- **Task item**
Scan the entries for lines with the word "habe", then copy those lines.

- **Given entries**
════════════════════

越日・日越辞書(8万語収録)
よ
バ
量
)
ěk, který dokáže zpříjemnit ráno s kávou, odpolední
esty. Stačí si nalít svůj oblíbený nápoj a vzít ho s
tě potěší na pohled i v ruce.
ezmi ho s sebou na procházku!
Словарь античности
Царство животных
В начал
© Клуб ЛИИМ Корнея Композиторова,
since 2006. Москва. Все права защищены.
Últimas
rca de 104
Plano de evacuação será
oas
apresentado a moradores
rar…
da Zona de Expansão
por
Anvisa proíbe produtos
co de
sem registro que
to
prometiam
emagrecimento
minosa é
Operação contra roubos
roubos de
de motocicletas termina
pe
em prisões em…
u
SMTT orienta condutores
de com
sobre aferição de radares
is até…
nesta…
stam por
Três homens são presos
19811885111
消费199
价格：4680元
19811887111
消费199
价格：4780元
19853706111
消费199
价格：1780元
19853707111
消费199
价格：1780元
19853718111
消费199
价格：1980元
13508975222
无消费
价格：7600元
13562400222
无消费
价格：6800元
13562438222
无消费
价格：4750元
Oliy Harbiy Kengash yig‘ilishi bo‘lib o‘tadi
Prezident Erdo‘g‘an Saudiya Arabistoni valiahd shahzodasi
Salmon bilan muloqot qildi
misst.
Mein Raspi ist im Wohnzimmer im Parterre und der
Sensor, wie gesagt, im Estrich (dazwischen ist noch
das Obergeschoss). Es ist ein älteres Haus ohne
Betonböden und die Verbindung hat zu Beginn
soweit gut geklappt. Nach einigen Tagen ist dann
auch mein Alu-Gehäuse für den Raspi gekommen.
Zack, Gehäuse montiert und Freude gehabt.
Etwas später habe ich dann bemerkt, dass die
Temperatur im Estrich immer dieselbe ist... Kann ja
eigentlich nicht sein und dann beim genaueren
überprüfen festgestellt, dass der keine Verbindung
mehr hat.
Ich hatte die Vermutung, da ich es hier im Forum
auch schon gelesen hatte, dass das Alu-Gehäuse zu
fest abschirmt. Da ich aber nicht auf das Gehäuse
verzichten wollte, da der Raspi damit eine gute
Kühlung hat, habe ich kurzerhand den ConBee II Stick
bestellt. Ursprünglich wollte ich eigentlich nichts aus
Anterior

════════════════════

- **Final answer**
Etwas später habe ich dann bemerkt, dass die
Kühlung hat, habe ich kurzerhand den ConBee II Stick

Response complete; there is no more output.